Tesla recently released the full self-driving (FSD) Beta on highways. This new system is designed to replace the legacy highway stack and unifies the vision and planning stack both on and off-highway. The legacy highway stack relied on multiple single-camera and single-frame networks which were designed to handle simple lane-specific maneuvers. However, the FSD Beta’s multi-camera video networks and next-gen planner allows for more complex agent interactions with less reliance on lanes, which means more intelligent behaviors, smoother control, and better decision-making.
Tesla has also made a number of improvements that will benefit drivers on highways. For example, recall for close-by cut-in cases has increased by 15%, particularly for large trucks and high-yaw rate scenarios. This was achieved by adding additional 30k auto-labeled clips mined from the fleet. Additionally, dedicated speed control for cut-in objects has been expanded and tuned.
To improve the position of the ego on wide lanes, Tesla has also implemented a system that biases in the direction of the upcoming turn to allow other cars to maneuver around the ego. This is especially useful for scenarios with high curvature or large trucks, as the ego will now be able to offset in lanes to maintain safe distances to other vehicles on the road and increase comfort.

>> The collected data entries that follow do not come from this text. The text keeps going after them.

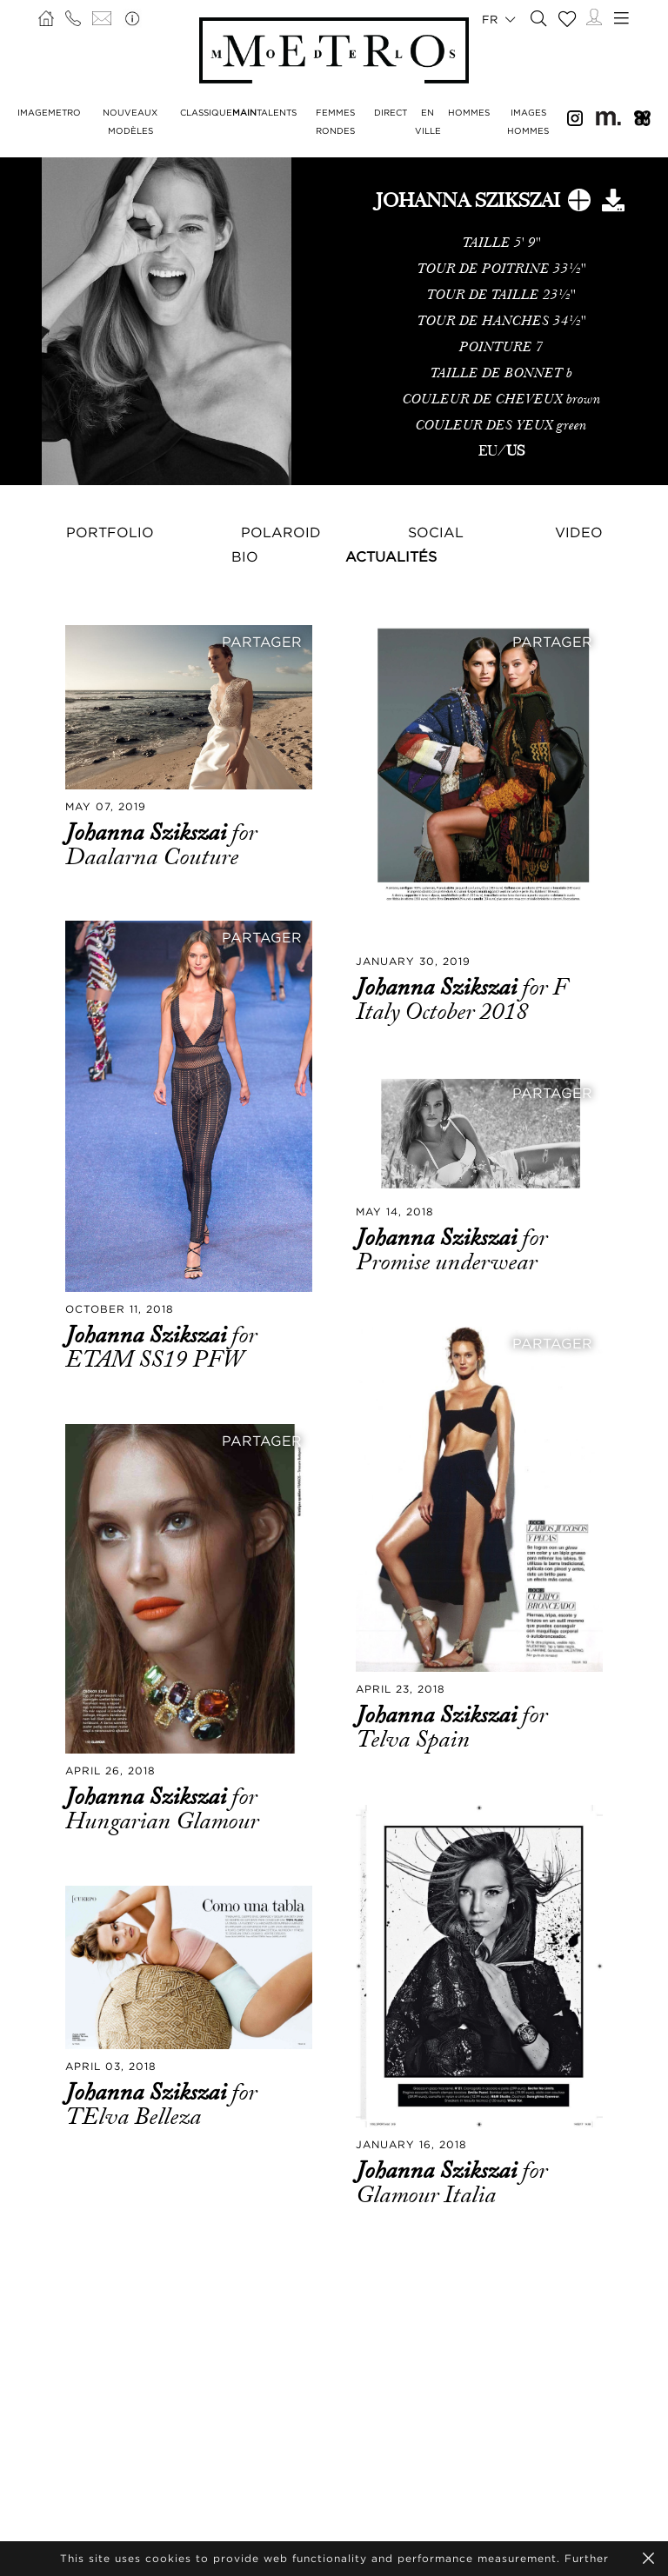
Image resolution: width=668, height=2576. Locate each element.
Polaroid (281, 532)
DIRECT (390, 112)
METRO (64, 112)
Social (436, 532)
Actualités (391, 556)
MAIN (244, 112)
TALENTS (277, 112)
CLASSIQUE (206, 112)
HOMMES (469, 112)
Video (579, 532)
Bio (244, 556)
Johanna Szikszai (148, 833)
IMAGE (32, 112)
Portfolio (110, 532)
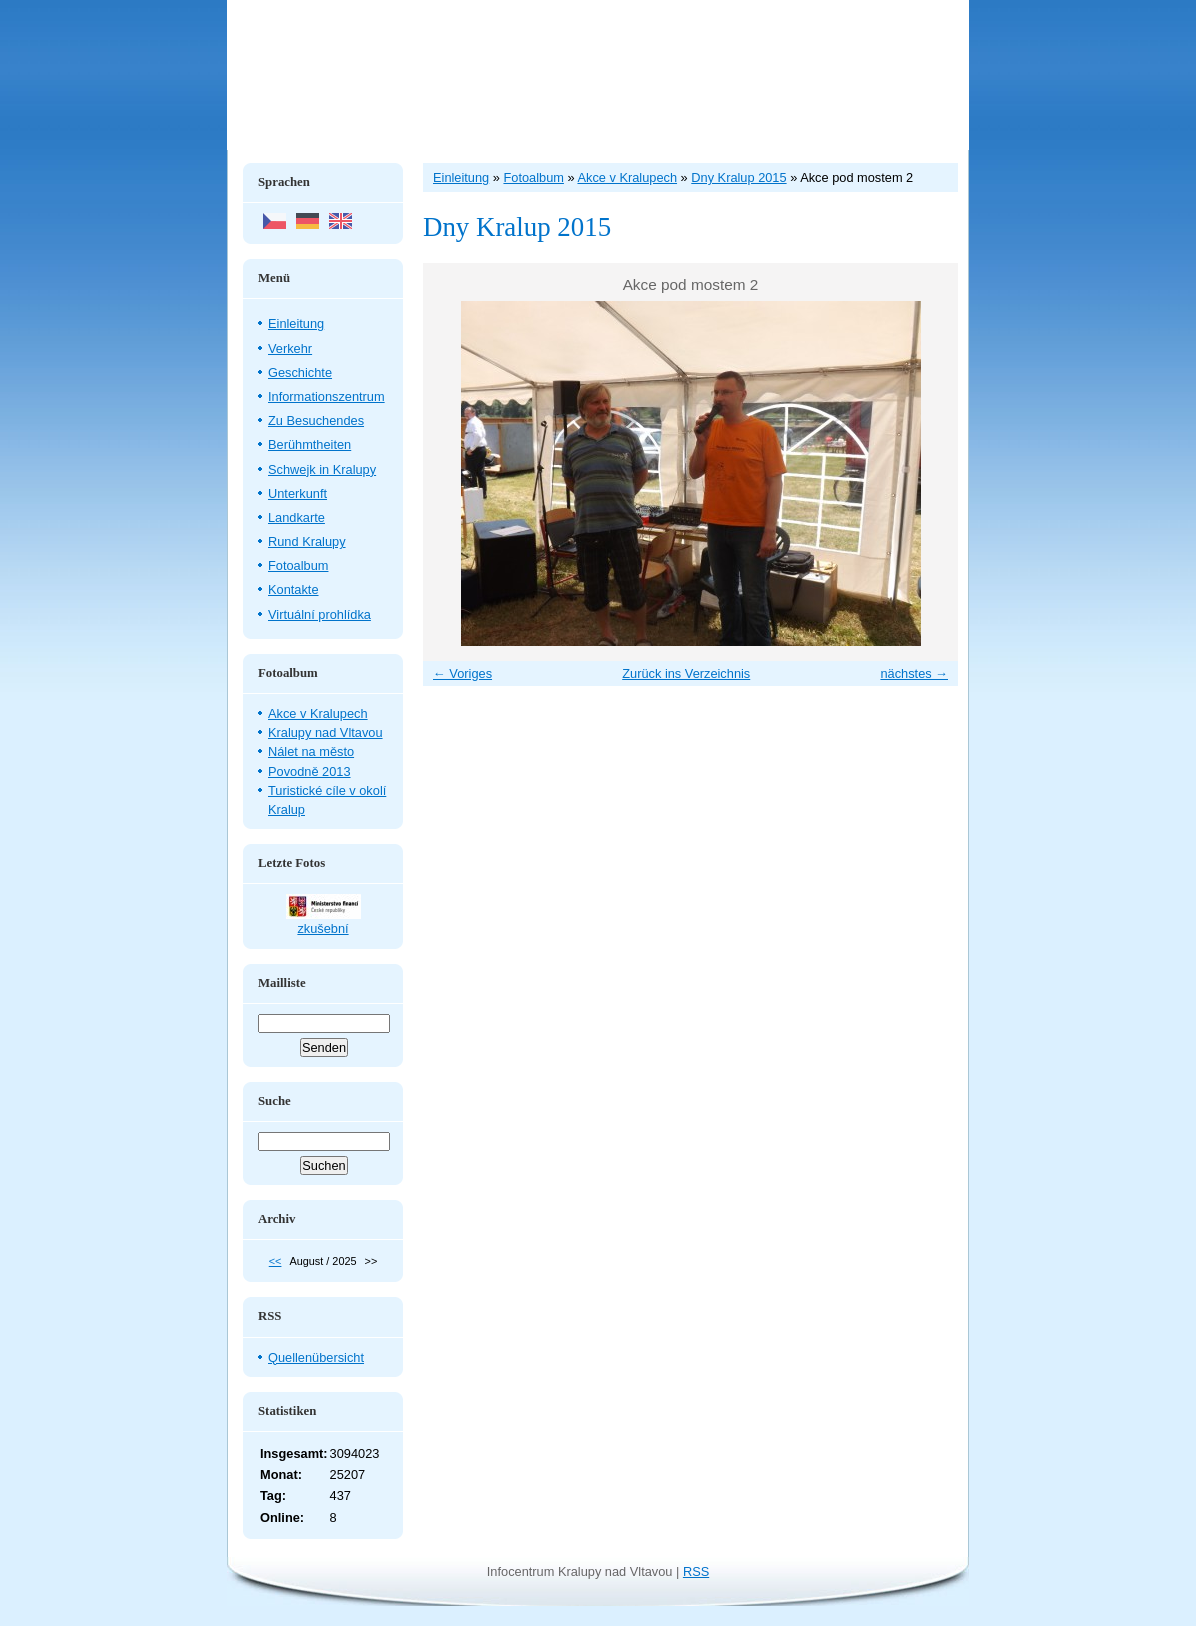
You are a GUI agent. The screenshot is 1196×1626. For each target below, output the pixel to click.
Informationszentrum (326, 396)
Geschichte (300, 372)
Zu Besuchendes (316, 420)
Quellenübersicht (316, 1357)
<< (275, 1261)
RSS (696, 1571)
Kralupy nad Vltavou (325, 732)
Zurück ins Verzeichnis (686, 673)
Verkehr (290, 348)
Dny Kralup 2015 (738, 177)
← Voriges (462, 673)
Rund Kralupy (307, 541)
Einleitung (296, 323)
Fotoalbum (298, 565)
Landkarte (296, 517)
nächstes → (914, 673)
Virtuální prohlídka (319, 614)
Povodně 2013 (309, 771)
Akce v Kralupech (318, 713)
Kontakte (293, 589)
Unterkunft (297, 493)
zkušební (322, 928)
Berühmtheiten (309, 444)
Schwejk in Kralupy (322, 469)
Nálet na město (311, 751)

Furthermore, Tesla has improved the behavior for path blockage lane changes in dense traffic, allowing for more headway in blocked lanes to hedge for possible cars in dense traffic. To make lane changes in dense traffic scenarios smoother, Tesla has also allowed for higher acceleration during the alignment phase, resulting in more natural gap selection to overtake adjacent lane vehicles very close to the ego.
Tesla has also improved the detection consistency between lanes, lines, and road edge predictions, making turns smoother. Additionally, the accuracy of detecting other vehicles’ moving semantics has been improved, with a 23% increase in precision for cases where other vehicles transition to driving and a 12% reduction in error for cases where Autopilot incorrectly detects its lead vehicle as parked. This was achieved by increasing the video context in the network, adding more data on these scenarios, and increasing the loss penalty for control-relevant vehicles.
Finally, Tesla has extended the maximum trajectory optimization horizon, which results in smoother control for high curvature roads and far away vehicles when driving at highway speeds. The company has also improved the driving behavior next to rows of parked cars in narrow lanes, preferring to offset and stay within lane instead of unnecessarily lane changing away or slowing down. False offsetting around objects in wide lanes and near intersections has also been reduced by improving object kinematics modeling in low-speed scenarios.
In conclusion, the FSD Beta on highways has been designed to bring numerous improvements to the driving experience, from making turns smoother to improving position of the ego on wide lanes and reducing false offsetting around objects. With the addition of the multi-camera video networks and next-gen planner, the system is allowing for more complex agent interactions with less reliance on lanes, making way for more intelligent behaviors, smoother control, and better decision-making.